As Pope Benedict flies to the Holy Land, an unholy row has broken out over allegations that Israeli forces deliberately or recklessly fired on United Nations personnel and property in Gaza during January's military action against Hamas, killing staff and civilians sheltering there. The terms of this quarrel are wearily familiar. As has happened before, most notably during action against Hezbollah in Lebanon in 2006, international allegations that Israel has wrongly conducted itself are dismissed by Israeli spokesmen. There is a strong implication that the allegations are biased, concocted by Israel's enemies, and believed only by those - too numerous to mention - who are tainted by anti-Semitism. Opinion inside Israel, and to a considerable extent Jewish opinion worldwide, continues to believe that Israeli armed forces behave little short of impeccably, under extreme provocation. Meanwhile opinion outside Israel, and among non-Jews, tends to harden the other way. This is a propaganda war Israel seems destined to lose, a loss that it has already discounted in advance. But must it be so?

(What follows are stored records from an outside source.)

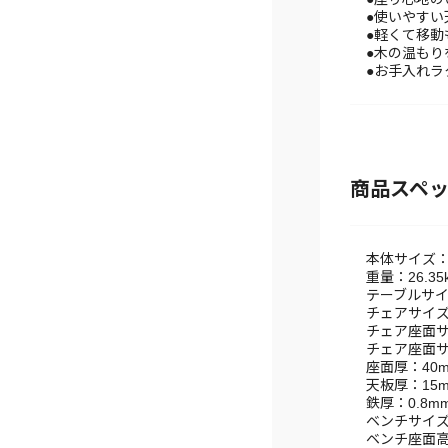
●使いやすい
●軽くて移動
●木の温もり
●お手入れラ
商品スペ
本体サイズ：幅
重量：26.35
テーブルサイズ
チェアサイズ：W
チェア座面サ
チェア座面サイ
座面厚：40
天板厚：15
鉄厚：0.8m
ベンチサイズ：
ベンチ座面高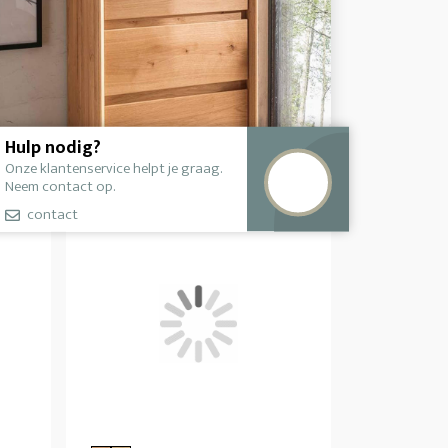
Hulp nodig?
Onze klantenservice helpt je graag.
Neem contact op.
contact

The international outcry against Israel was not confined to alleged attacks on UN property, but covered all aspects of Israeli military activity against Hamas. A large proportion of the Palestinian casualties were apparently civilians. But Hamas militia often dress as civilians, do use women operatives and even children, and do sometimes deliberately mount their attacks from civilian areas. The illegality of the action of Hamas itself, including its rocket attacks on innocent Israeli citizens, is manifest. But the world expects better of Israel, a democratic country with civilised Western values. In this case, the circumstances involving UN property were more specific, and lent themselves to a more detailed and impartial investigation. The UN Security Council duly commissioned one: it found many of the allegations proved. But the Israeli Government promptly and predictably rejected those findings as biased and tendentious. The Israeli Defence Forces had already carried out their own inquiries and found the charges baseless, it said.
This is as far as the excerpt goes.